In a press release, comScore’s executive chairman chalked online marketing’s success at elevating consumer goods to its increased targeting ability, particularly in hitting the right demographic segment. That seems reasonable enough; the study showed that 80% of the online campaigns catalyzed significant statistical boosts in their brands’ sales figures, so the right ads must have been finding the right consumers most of the time.

But the significant questions is this: Why are media buyers paying so much for television ad space? More importantly, why are the gatekeepers of online media selling a superior advertising tool for peanuts?
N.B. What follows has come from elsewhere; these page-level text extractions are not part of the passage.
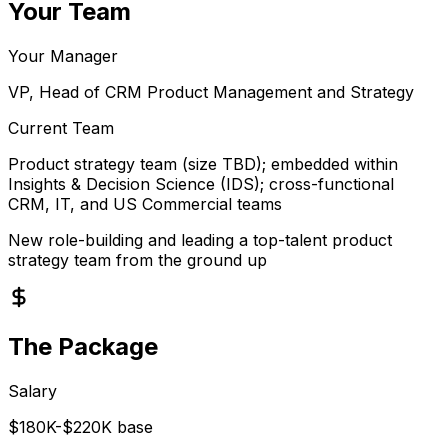
Your Team
Your Manager
VP, Head of CRM Product Management and Strategy
Current Team
Product strategy team (size TBD); embedded within
Insights & Decision Science (IDS); cross-functional
CRM, IT, and US Commercial teams
New role-building and leading a top-talent product
strategy team from the ground up
The Package
Salary
$180K-$220K base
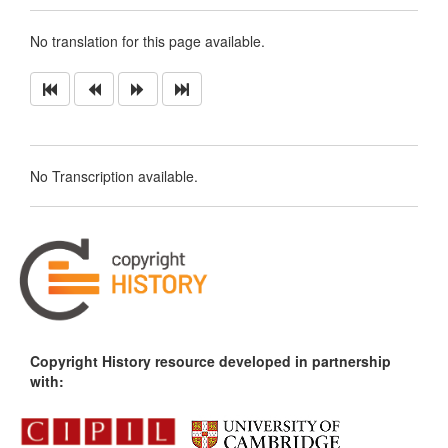
No translation for this page available.
No Transcription available.
Copyright History resource developed in partnership
with:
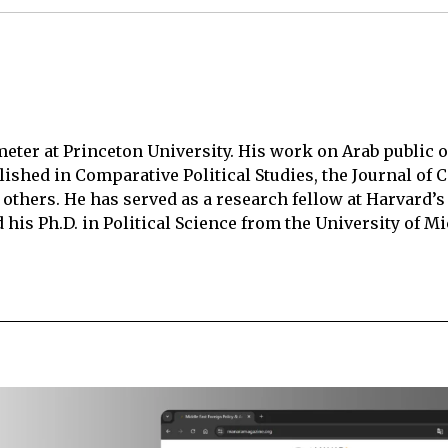
meter at Princeton University. His work on Arab public 
lished in Comparative Political Studies, the Journal of C
others. He has served as a research fellow at Harvard’s
 his Ph.D. in Political Science from the University of M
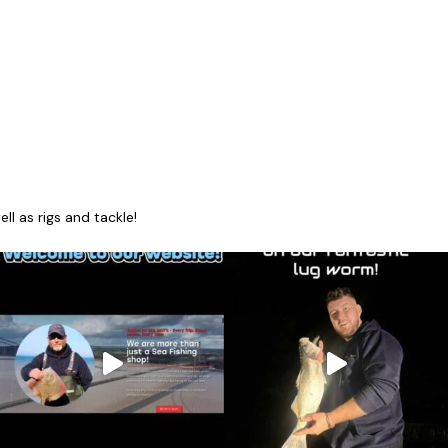
l as rigs and tackle!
Television advertising still has the ability to reach out and touch vast audiences in a short period of time, but with the advent of DVR and the rise of Internet TV, the tube isn’t the advertising behemoth it used to be. The Web, on the other hand, is gaining an increased share of consumers’ time every day.
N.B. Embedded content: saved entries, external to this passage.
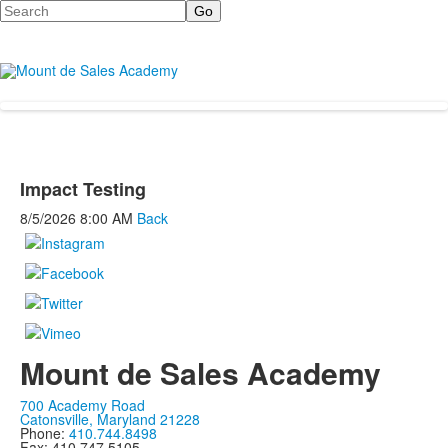
Search
Impact Testing
8/5/2026
8:00 AM
Back
Mount de Sales Academy
700 Academy Road
Catonsville, Maryland 21228
Phone:
410.744.8498
Fax: 410.747.5105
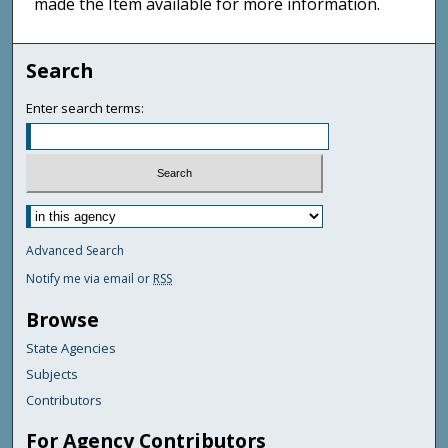
made the Item available for more information.
Search
Enter search terms:
Advanced Search
Notify me via email or
RSS
Browse
State Agencies
Subjects
Contributors
For Agency Contributors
Meanwhile, television upfronts–negotiations in which networks try to sell the majority of their ad space for the year–were dismal for 2009; the five largest networks reported a 22% decline in year-over-year revenue. Part of that can be attributed to the economic downturn, but nothing makes businesses take note of where they are wasting money quite like a stalling economy. These numbers are clearly heartening for those that have been saying all along that Web advertising, with its niche targeting, the piles of data it generates, and its potential for interactivity, is undervalued. For television, the research certainly doesn’t spell the beginning of the end, but it does dish a harsh dose of reality: At least in some segments, television is losing ground, and the chances of regaining it are slim.